Is there a Contract?

To gauge whether a contract has been breached, it is important to identify whether a contract exists or not. A contract is not necessarily a signed piece of stamped paper as we generally know it. A contract can be by way of written form and or verbal. Often businesses negotiate terms orally and do not create invoices for all transactions to be conducted beforehand. Hence, even verbal contracts can be enforced if you can prove that it was a contract. For any agreement to be considered a contract, it has to contain the following elements.

1. Offer and Acceptance

One party needs to make an offer and the other party needs to accept it. Any negotiations, counteroffers and or rejection of the offer do not count as acceptance. Therefore, unless there is a clear acceptance, the contract has not been enforced.

2. Consideration

Consideration is anything of value that is offered and accepted by both parties. Consideration doesn’t need to be a monetary exchange; it can be anything that holds value, such as an item.

3. Intention

The consideration agreement leads to all contracting parties agreeing to be bound by the contract. This refers to their intention of upholding the terms of the contract.

4. Capacity

Capacity refers to the ability to enter into a contract with someone. This refers to mental capacity, and contracts are void if they are conducted in a state of intoxication or mental incapacitation. Contracts with minors are also considered void.

5. Certainty

Certainty in a contract refers to the clarity provided by the terms and agreements in the contract. Contracts can be made void or breached if the conditions and deliverables are vague and not clearly defined.

Types of Breach

Once it is determined that the contract is enforceable, the next step is to identify if a breach exists and what type of breach exists. The compensation and legal remedies will be in line with the type of breach that has arisen.


A material breach occurs when the main and fundamental reason of the contract does not take place. The core of the contract is the reason why the contract was signed in the first place. As such, the non-violating party gets no advantage of having signed the contract.


A minor breach, also known as a partial breach occurs when a term of the contract has been only been partially performed. Unlike a material breach, the non-performance of a clause has little impact on the outcome of the agreed project.

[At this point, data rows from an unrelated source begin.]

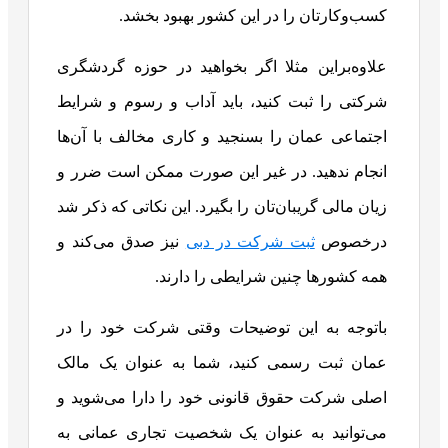
کسب‌وکارتان را در این کشور بهبود بخشد.
علاوه‌براین مثلا اگر بخواهید در حوزه گردشگری
شرکتی را ثبت کنید، باید آداب و رسوم و شرایط
اجتماعی عمان را بسنجید و کاری مخالف با آن‌ها
انجام ندهید. در غیر این صورت ممکن است ضرر و
زیان مالی گریبان‌تان را بگیرد. این نکاتی که ذکر شد
درخصوص
ثبت شرکت در دبی
نیز صدق می‌کند و
همه کشورها چنین شرایطی را دارند.
باتوجه به این توضیحات وقتی شرکت خود را در
عمان ثبت رسمی کنید، شما به عنوان یک مالک
اصلی شرکت حقوق قانونی خود را دارا می‌شوید و
می‌توانید به عنوان یک شخصیت تجاری عمانی به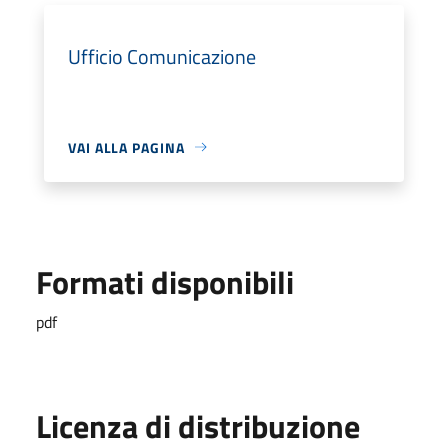
Ufficio Comunicazione
VAI ALLA PAGINA
Formati disponibili
pdf
Licenza di distribuzione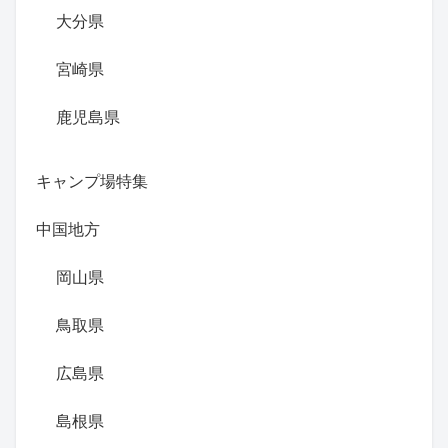
大分県
宮崎県
鹿児島県
キャンプ場特集
中国地方
岡山県
鳥取県
広島県
島根県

An anticipatory breach is defined as one where a party feels that the other party may not be able to uphold their end of the contract or perform according to the agreed-upon terms of the contract.


An actual breach is when one party fails to fulfil their duties by the agreed-upon date and time.

Challenges of Non-Written Contracts

Contracts have 3 main types of terms – express, implied and verbal. Express terms are ones that are explicitly mentioned in the contract, e.g. the deliverables of the contract and the date by which they should be performed. Implied terms are the ones that are not written clearly in the contract but are taken as given. For example, at a grocery store, you would be paying for the goods before you leave; it doesn’t have to be stated.

Verbal terms are agreed upon orally, and there is no written record. Such contracts are harder to prove and contest in cases of breach unless there are witnesses. It is always recommended to have something in writing so that parties can be held accountable in cases of a breach. In the case where a contract  is verbal, it is best to have a witness who can testify to the agreed terms of the contract.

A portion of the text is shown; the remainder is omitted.